Considering the jitter problem, it is not recommended to attempt to run
the TD8E on slower machines, but the KK-8/a PDP-8/a CPU can be
attempted on an 8/a system.  (Without the SKON instruction, it is
possible to run the P?S/8 handler on an 8/l using the DW8E option.)

    Use of DMA overlapping with TD8E operations is not recommended, but
there is no direct way to inform a handler that other devices are
actually doing DMA.  OS/8 in general lacks this problem relative to
standard programs using only OS/8 handlers because OS/8 handlers never
cause interrupts (although some tolerate being interrupted by other
devices) and there are *never* any concurrent operations.  Several
devices use coding tricks that depend on this fact so they can use the
3-cycle addresses of the TC01/08, TC-58, and DF32/RF08 as temporaries.
For example, the TD8E system handler uses 7750-7755 as temporaries
because no RF08 operation is allowed (within OS/8) to overlap with the
handler's usage of these locations.

    Solving the TD8E problems.

    If the KG8E is available, a TD8E handler can be written to use it
for checksum calculation.  This would greatly relax the TD8E timing in
critical areas, and would possibly allow for the implementation of
time-out checking and/or limited interrupts and DMA during TD8E
operations.  Clearly the code would be shorter to accomplish the same
functions as well as faster, so the other "tricks" should be easier to
fit in.  The resultant TD8E code would not function without the KG8E,
but overall tape format would remain unchanged.

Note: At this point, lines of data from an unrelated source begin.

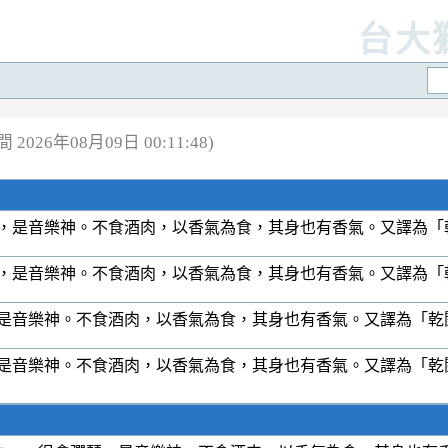
台大
2026年08月09日 00:11:48)
，是音樂神。不食酒肉，以香氣為食，其身也有香氣。又譯為「
，是音樂神。不食酒肉，以香氣為食，其身也有香氣。又譯為「
是音樂神。不食酒肉，以香氣為食，其身也有香氣。又譯為「乾
是音樂神。不食酒肉，以香氣為食，其身也有香氣。又譯為「乾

    Performing all known ECOs to the drives is *highly* recommended
because the jitter is substantially lower for an ECO'd drive,
especially after the drive has been used for a few years.

    It is certainly compelling to want the TD8E over the TC01/08
considering the added complexity of a pos/neg bus interface and the
overall bulk of the TC01/08 itself.  It is disappointing to note that
DEC did implement a TC8E Omnibus DECtape controller to the prototype
stage, but never sold it.  It was totally compatible with the TC01/08
and a frill feature was added: as in the PDP-11 controller, it was
possible to make the data transfer complement obversed when
transferring while the tape spins backwards, so the transferred data words
would appear in reverse order, but with correct data values otherwise.
This is *not* compatible with the TC01/08 which just let the data come
in complement obversed without correction when transferring backwards.
Since this was an option, it could be defeated for programs that
depended on the "old" way.  I believe there was also a third-party
announcement of such a device, most likely Computer Operations, but
sales were undoubtedly minimal.

    Most TC01/08 users won't deal with the TD8E because they have the
better controllers in place.  Serious use of the TD8E is possible but
demands dealing with the issues raised here.